HP Management Failures: Carly Fiorina | Back to Letters |
From Fortune Magazine:
The largest significance of the third quarter is that Fiorina summarily fired—within hours—the head of enterprise sales, Peter Blackmore, and two of his senior executives. The speed and visibility of the move caused the tech industry to view the firings as an unnecessarily cruel public hanging, and criticism of Fiorina flared. She argues back, saying that a hanging it wasn't and that in truth these people were treated, in the usual HP manner, with "respect, candor, and compassion." But she also says that some of the European problems had been ripening for a time and that these three very senior executives clearly "dropped the ball." She believes in accountability, she says, so the men are gone. Reached by phone, Blackmore declined comment because, he said, he and the company had mutually entered into a nondisparagement agreement (to which he appears to be sticking a little more strictly than HP).
And thus it was that three more executives left HP, which under Fiorina has lost —via firings, resignations, and retirements—a noticeable number of its top people. Here's one indicator of what some people call the "brain drain": Of the 11 "direct reports" that Fiorina had in October 2003, one died and five others are gone. Michael Capellas, CEO of Compaq when the merger was done, left early. Former HP employees can also, without much effort, list another 20 well-placed executives who have departed, a few of them going to competitors Dell and storage company EMC.
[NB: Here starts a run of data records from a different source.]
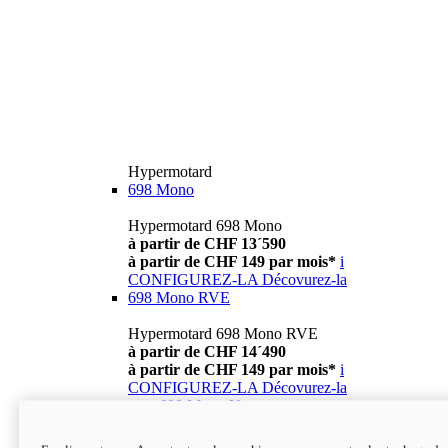
Hypermotard
698 Mono
Hypermotard 698 Mono
à partir de CHF 13´590
à partir de CHF 149 par mois*
i
CONFIGUREZ-LA
Décovurez-la
698 Mono RVE
Hypermotard 698 Mono RVE
à partir de CHF 14´490
à partir de CHF 149 par mois*
i
CONFIGUREZ-LA
Décovurez-la
new
698 Mono Nera
Hypermotard 698 Mono Nera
Fiorina does not agree, naturally, that there's been a brain drain. In fact, she believes that one lesson she's learned while running HP is that she should have moved more quickly in ejecting certain people. Smartened up now, she says, "I would have done them all faster. Every person that I've asked to leave, whether it's been clear publicly or not, I would have done faster."
Baloney. When Carly arrived at HP, if she'd asked any of several hundred people then at HP what the problems were, most of them would have answered, "middle management." If Carly had staged public hangings for a few dozen "PermaFrosts", as we called them, not only she, but HP would have had a much greater chance of success and improvement in the marketplaces HP played in, long before or after the Compaq merger.
Unfortunately, as it has recently be said, "Carly is very, very aggressive in how she sets her goals, and she doesn't like to hear 'no'. I think people try to tell her about the problems, but you don't get anywhere. That kind of percolates its way down to the rest of the company and is sort of a disease."